Tuesday, August 21, 2012

Margaret

is the title of a movie without any characters named Margaret in it; the name is the subject of a poem by Gerard Manley Hopkins read aloud by Matthew Broderick, who plays the heroine's rather uninspiring and incompetent high-school English teacher.

And Matt Damon plays her math teacher, but this is not the sort of movie you'd expect from those names. It's a dark, serious drama with a clear plot arc but no pat simplicities of plot and above all no neat bow of "and it all comes out right" tied around its conclusive ending.

Anna Paquin, who carries almost the whole movie heroically on her strong shoulders, plays a 17-year-old girl named Lisa who witnesses a horrific motor vehicle accident for which she feels partly responsible; the victim dies in her arms. The movie basically traces how this experience almost disintegrates her life.

It's very much a woman-oriented movie, I thought. The principal characters are all women - Lisa's relationships with her mother and with another adult women she meets in the course of the story are the main interactions in the movie - and you'd run out of fingers and perhaps toes counting all the conversations which pass the Bechdel Test. The men in this movie exist primarily to look at the women, and for the women to wonder, a bit nervously, what they're thinking. The viewpoint is from the women being looked at, and this concentration on how they feel contrasts rather refreshingly with so many movies about men looking at women from the viewpoint of the male gaze, in which it's the insides of women's heads that's terra incognita.

Lisa does some strange and rather precipitate things in the course of the story, but I found her thought processes in the main thread of events to be compelling. Several times she gets into heated arguments - mostly but not all with other women (including classmates); though she can be mercurial with her mother, her attitude towards adult men is usually cautious and respectful - and I identified with her poignantly, because ignoring her overheated temper and focusing entirely on the content of what she was saying, even when I disagreed with her on substantive issues, I found her position justifiable, while the other party frequently misrepresented and abused her in ways I found eerily familiar. I'd be interested in others' takes on this.
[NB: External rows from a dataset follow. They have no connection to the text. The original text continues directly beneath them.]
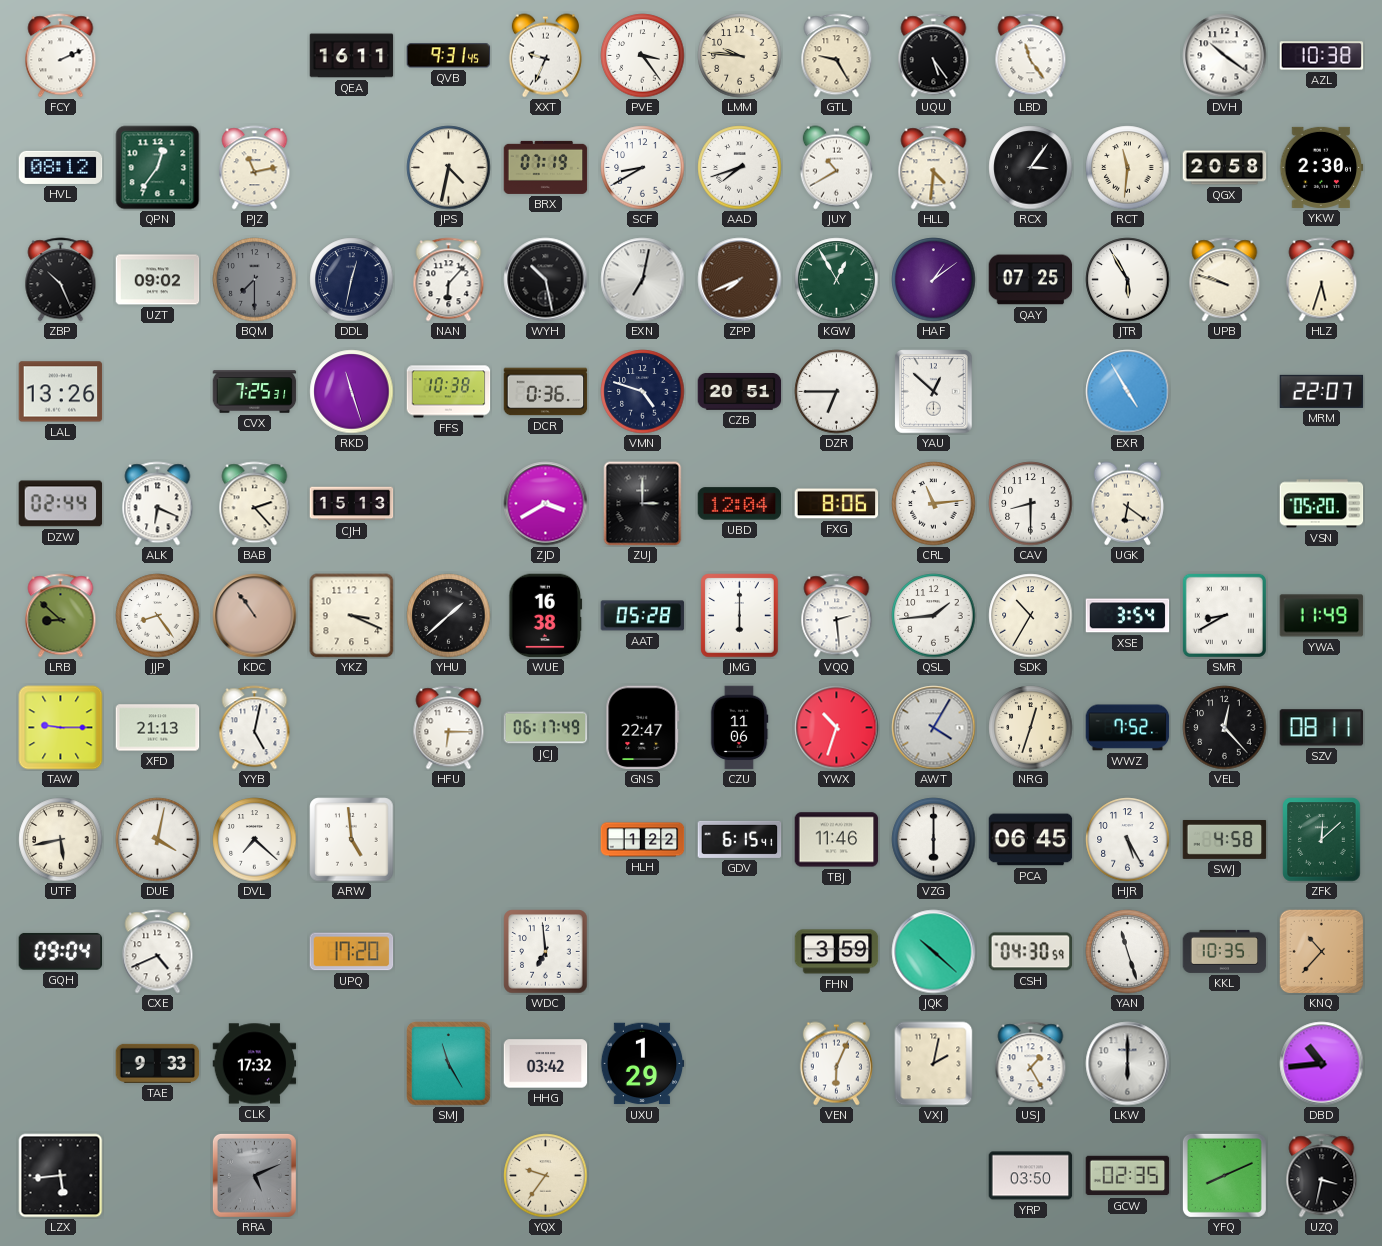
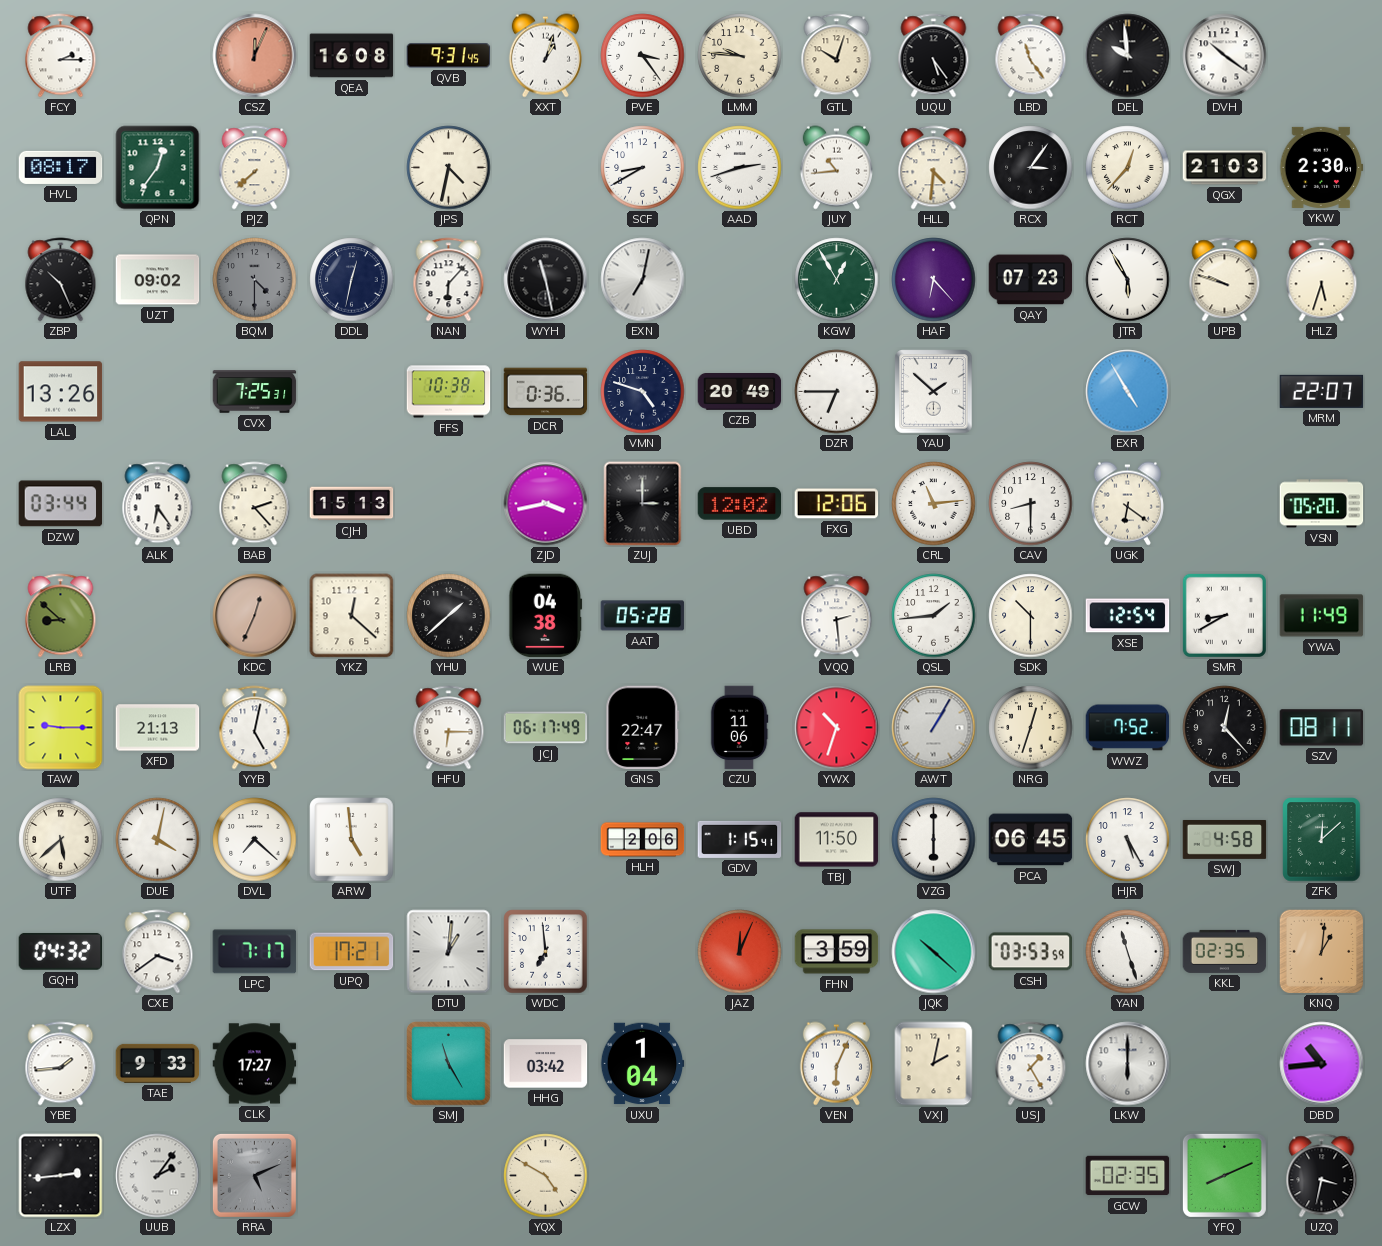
FCY: 2:11 -> 2:15
CSZ: none -> 12:04
QEA: 16:11 -> 16:08
XXT: 9:34 -> 1:03
GTL: 9:25 -> 10:03
DEL: none -> 9:59
AZL: 10:38 -> none
HVL: 08:12 -> 08:17
PJZ: 11:13 -> 7:38
BRX: 07:19 -> none
AAD: 7:42 -> 2:42
JUY: 10:40 -> 10:44
RCT: 11:31 -> 12:37
QGX: 20:58 -> 21:03
BQM: 7:30 -> 4:30
WYH: 10:28 -> 11:28
ZPP: 7:41 -> none
HAF: 1:09 -> 6:23
QAY: 07:25 -> 07:23
RKD: 11:27 -> none
CZB: 20:51 -> 20:49
YAU: 12:52 -> 1:52
DZW: 02:44 -> 03:44
ALK: 6:19 -> 6:24
ZJD: 3:40 -> 3:43
UBD: 12:04 -> 12:02
FXG: 8:06 -> 12:06
JJP: 8:24 -> none
KDC: 10:54 -> 12:34
YKZ: 3:19 -> 12:22
WUE: 16:38 -> 04:38
JMG: 6:00 -> none
SDK: 10:35 -> 10:30
XSE: 3:54 -> 12:54
AWT: 4:05 -> 1:05
UTF: 5:43 -> 5:38
HLH: 1:22 -> 2:06
GDV: 6:15 -> 1:15
TBJ: 11:46 -> 11:50
GQH: 09:04 -> 04:32
CXE: 4:41 -> 3:39
LPC: none -> 7:17
UPQ: 17:20 -> 17:21
DTU: none -> 1:01
JAZ: none -> 12:04
CSH: 04:30 -> 03:53
KKL: 10:35 -> 02:35
KNQ: 10:37 -> 1:01
YBE: none -> 1:44
CLK: 17:32 -> 17:27
UXU: 1:29 -> 1:04
LZX: 5:44 -> 2:44
UUB: none -> 2:06
YQX: 9:36 -> 4:50
YRP: 03:50 -> none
(However, in an argument between a male student and the English teacher over the meaning of a line from Shakespeare, I thought they were both wrong, and I blame the teacher for not finding what seemed to me the obvious resolution of the dispute, and instead dumping the Argument from Authority over the student's head.)

I first read about the movie in this article describing how it was filmed seven years ago and has been held up ever since by editing problems and lawsuits, until a version finally made it out to DVD a couple weeks ago. That came in connection with another article citing the movie's opera scenes (characters go to the NYC Opera at Lincoln Center twice) as proof that Hollywood is killing opera, which Lisa Irontongue thought a strange charge since nobody has seen the movie.

So I reported in Lisa's comments that I've now seen it, and its depiction of opera is hardly fairly characterized by the NYT's citation of the teenager's question, "Why are you going to the opera?" Her mother replies she's not a big opera fan either, but she's been invited and maybe she'll go and learn something. She finds Norma beautiful (we get about one full minute of one aria) but the patrons pretentious, mostly because they use the correct Italian forms of "bravi" and "brava" when appropriate. Her date gently informs her that there's nothing pretentious about using words you know correctly, and that's that.

I can't say much about the place in the story of the later appearance of the Barcarolle from The Tales of Hoffman (shown at much greater length) without summarizing and giving away too much of the plot, except that it's the very final scene and the emotional catharsis of the movie, and this time the characters are driven literally to tears by its beauty.